Dipl.-Phys. Hartmut Karsten
Mit der Novelle werden die Bestimmungen zur Gefährdungsbeurteilung deutlich erweitert und konkretisiert. § 3 Abs. 1 BetrSichV macht deutlich, dass auch bei der Verwendung von Arbeitsmitteln, die unter Beachtung der grundlegenden Sicherheits- und Gesundheitsschutzanforderungen der für sie zutreffenden Binnenmarktvorschriften in den Verkehr gebracht und mit dem CE-Zeichen gekennzeichnet wurden, eine Gefährdungsbeurteilung durchgeführt werden muss. Grund: Das anzustrebende betriebliche Sicherheitsniveau kann nur durch das Zusammenwirken
- von Sicherheit durch die Beschaffenheit des Arbeitsmittels und
- betrieblichen Maßnahmen bei der Verwendung
erreicht werden.
Bei der Gefährdungsbeurteilung sind die sicherheitsrelevanten und ergonomischen Zusammenhänge im Arbeitssystem, bestehend aus dem Arbeitsplatz, dem Arbeitsmittel, dem Arbeitsverfahren, der Arbeitsorganisation, dem Arbeitsablauf, der Arbeitszeit und der Arbeitsaufgabe zu berücksichtigen. Diese Forderung ist nicht neu, sie ist bezüglich der Festlegung der Maßnahmen des Arbeitsschutzes bereits in § 4 Abs. 4 der alten Verordnung enthalten.

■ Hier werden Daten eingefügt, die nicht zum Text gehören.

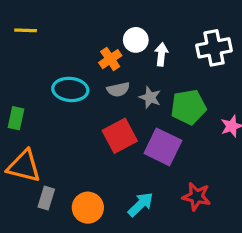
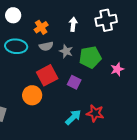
white circle: (136, 40) -> (13, 15), moved
purple square: (163, 147) -> (74, 82), size x0.6
cyan arrow: (141, 204) -> (73, 117), moved
orange circle: (88, 208) -> (32, 95), moved

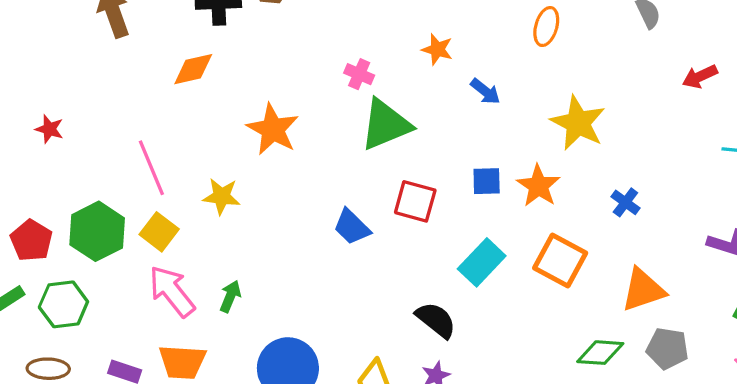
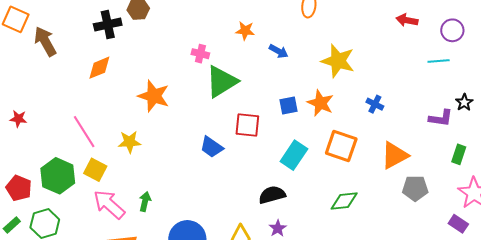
red arrow: (700, 76) -> (407, 20), turned 45
black semicircle: (436, 320) -> (272, 195), turned -44
green diamond: (600, 353) -> (344, 201), moved

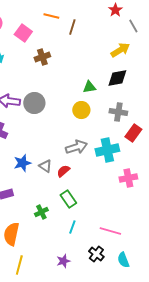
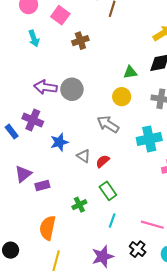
gray arrow: (76, 147) -> (108, 124), moved, turned -130
blue star: (22, 163) -> (59, 142), moved
purple star: (63, 261) -> (103, 256), size x1.5

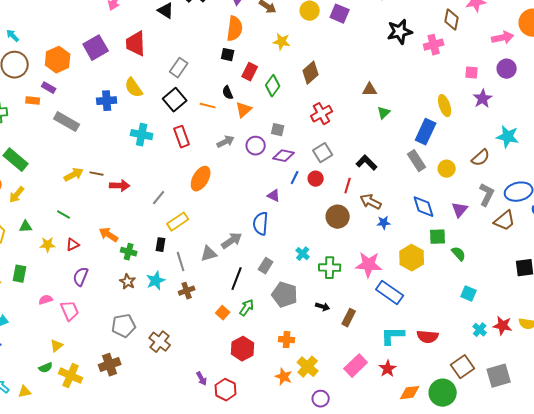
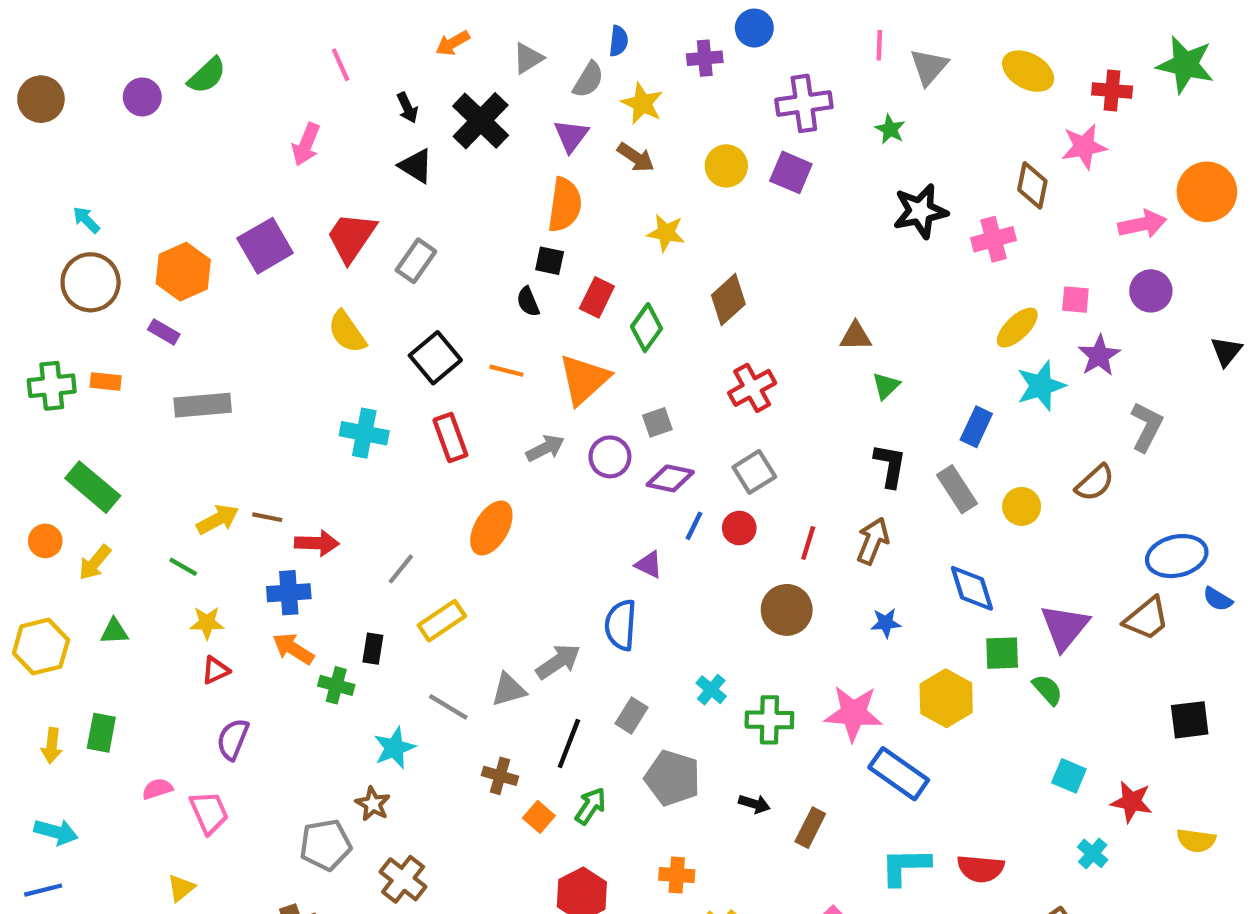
red trapezoid: (136, 44) -> (351, 237), turned 36
gray rectangle: (179, 68) -> (416, 261), moved
black semicircle: (228, 93) -> (528, 302), moved
orange rectangle: (33, 101) -> (106, 381), moved
blue cross: (107, 101) -> (289, 593), moved
yellow ellipse: (445, 106) -> (1017, 328), moved, turned 65
orange triangle: (244, 110) -> (584, 379), size x1.5
gray rectangle: (67, 122) -> (203, 405), turned -35
gray square: (278, 130) -> (657, 422), turned -32
blue rectangle: (426, 132) -> (976, 427), size x0.7
cyan star: (508, 137) -> (1041, 386), moved, turned -30
black L-shape: (367, 163) -> (890, 466), moved, turned 55
gray L-shape: (487, 195) -> (1147, 427), moved
brown arrow: (371, 202) -> (873, 541), moved, turned 85
purple triangle: (460, 210) -> (1065, 627), moved, size x1.4
green line: (64, 215) -> (183, 567), moved
yellow star: (48, 245) -> (207, 623), moved
black rectangle: (161, 245) -> (373, 649), moved
gray line: (181, 262) -> (448, 707), turned -42
brown star: (128, 282) -> (373, 804), moved
brown cross: (187, 291) -> (500, 776), moved, turned 35
red star: (503, 326) -> (1131, 802), moved

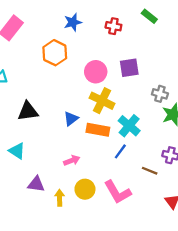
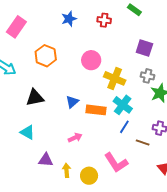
orange hexagon: (55, 53) -> (46, 56), moved
purple square: (129, 68) -> (144, 48), moved, turned 30
yellow cross: (102, 101) -> (115, 78), moved
blue line: (120, 151) -> (124, 127), moved
yellow circle: (85, 189) -> (89, 176), moved

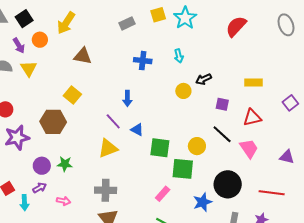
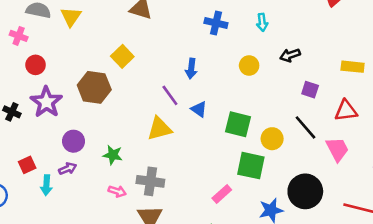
yellow circle: (183, 91) -> (249, 66), moved
purple star: (17, 138) -> (46, 102), turned -30
green square: (160, 148) -> (238, 124), moved
green star: (65, 164) -> (113, 155), moved
pink arrow: (63, 201) -> (117, 191), moved

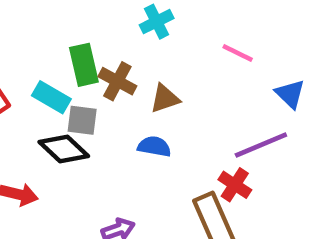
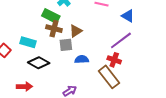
green rectangle: (84, 65) -> (51, 16), moved, turned -36
gray square: (82, 120) -> (66, 45), moved
blue semicircle: (154, 146) -> (82, 59), moved

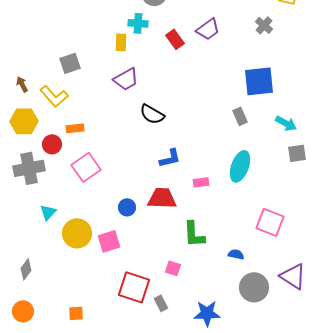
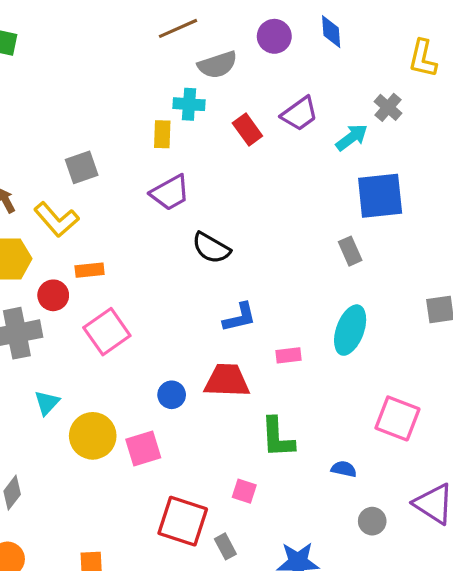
cyan arrow: (286, 123) -> (352, 137), moved, turned -65
gray circle: (254, 287) -> (372, 521), size x0.6

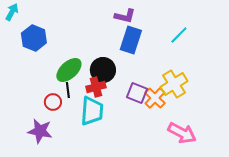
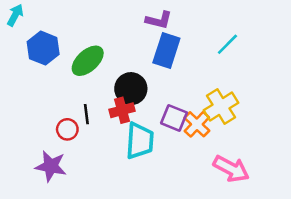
green ellipse: (69, 70) -> (88, 61), moved
cyan trapezoid: (92, 111) -> (140, 141), moved

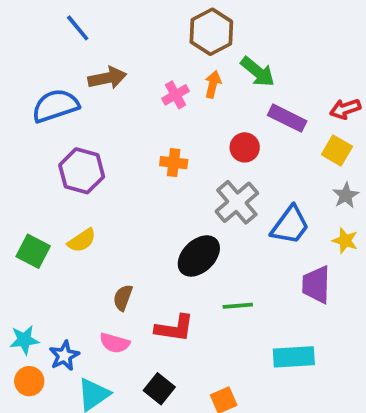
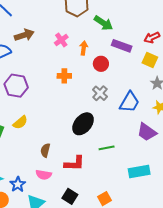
orange arrow: (213, 84) -> (84, 48), moved
gray cross: (237, 202) -> (100, 93), size x0.7
purple trapezoid: (316, 285) -> (147, 132), turned -50

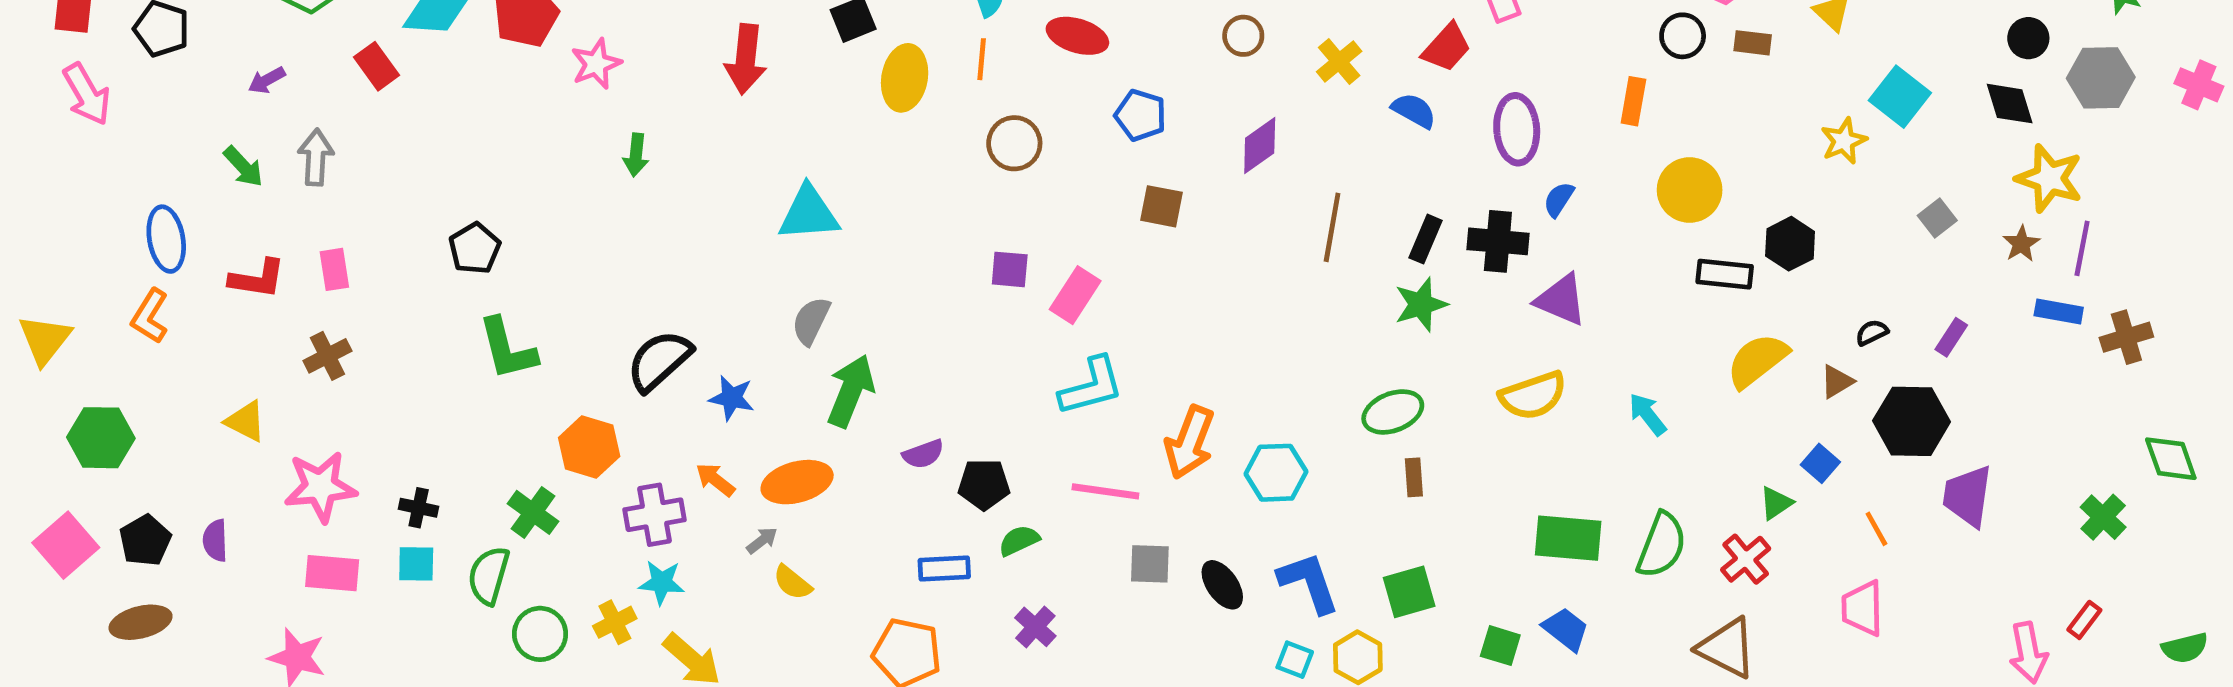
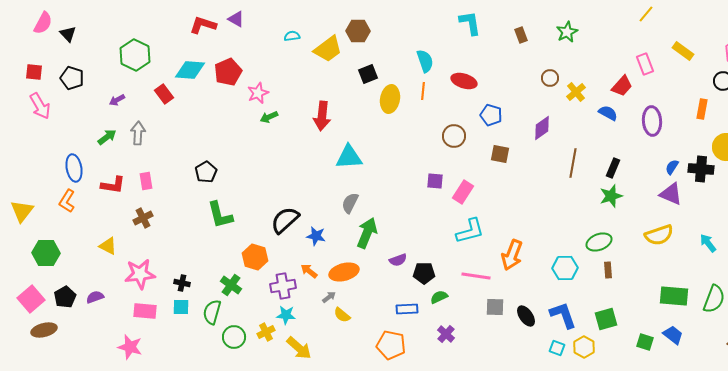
brown circle: (1243, 36) -> (550, 78), moved
red arrow: (746, 59) -> (322, 116), moved
brown circle: (1014, 143) -> (454, 136), moved
green arrow: (636, 155) -> (269, 117), moved, turned 60
green arrow: (243, 167) -> (107, 137), turned -84
blue semicircle: (1559, 199) -> (672, 167), moved
black cross: (1498, 241) -> (701, 169), moved
cyan hexagon: (1276, 473) -> (565, 268), moved
purple semicircle: (215, 540) -> (95, 297), turned 72
brown ellipse: (141, 622) -> (44, 330), moved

Alters- und alternsgerechte Gestaltung
Neu ist die Bestimmung, dass die Arbeitsmittel nicht nur gebrauchstauglich, sondern auch alters- und alternsgerecht gestaltet werden sollen. Dies bedeutet, dass bei der Auswahl und Gestaltung von Arbeitsmitteln die Tatsache berücksichtigt werden muss, dass mit zunehmendem Alter die Muskelkraft sowie Schnelligkeit und die Leistungsfähigkeit der Sinnesorgane der Beschäftigten nachlässt.
Aus diesen altersbedingten Defiziten darf jedoch keinesfalls der Schluss gezogen werden, dass Unternehmen generell junge Arbeitskräfte bevorzugen sollten. Viele für die Arbeit wichtige Fähigkeiten werden von der Anzahl der Lebensjahre nicht beeinflusst. So haben ältere Mitarbeiter meist mehr Erfahrungswissen, eine höhere Arbeitsdisziplin, eine bessere Einstellung zu Qualität und verfügen über mehr Loyalität, Zuverlässigkeit und Führungskompetenzen. Damit Arbeitnehmer lange an ihren Arbeitsplätzen produktiv tätig sein können, muss eine umfassende Gefährdungsbeurteilung erfolgen, die ausdrücklich neben den physischen auch die psychischen Belastungen einschließt und es müssen wirksame Maßnahmen zur Verminderung der Belastungen realisiert werden. Die Gefährdungsbeurteilung soll bereits vor der Auswahl und Beschaffung der Arbeitsmittel begonnen werden. Auf der Grundlage der Beurteilung sind die erforderlichen Schutzmaßnahmen festzulegen. Dabei kann der Arbeitgeber die Gebrauchs- und Bedienungsanleitungen des Herstellers nutzen, sofern sie auf die Bedingungen der Verwendung im Unternehmen anwendbar sind.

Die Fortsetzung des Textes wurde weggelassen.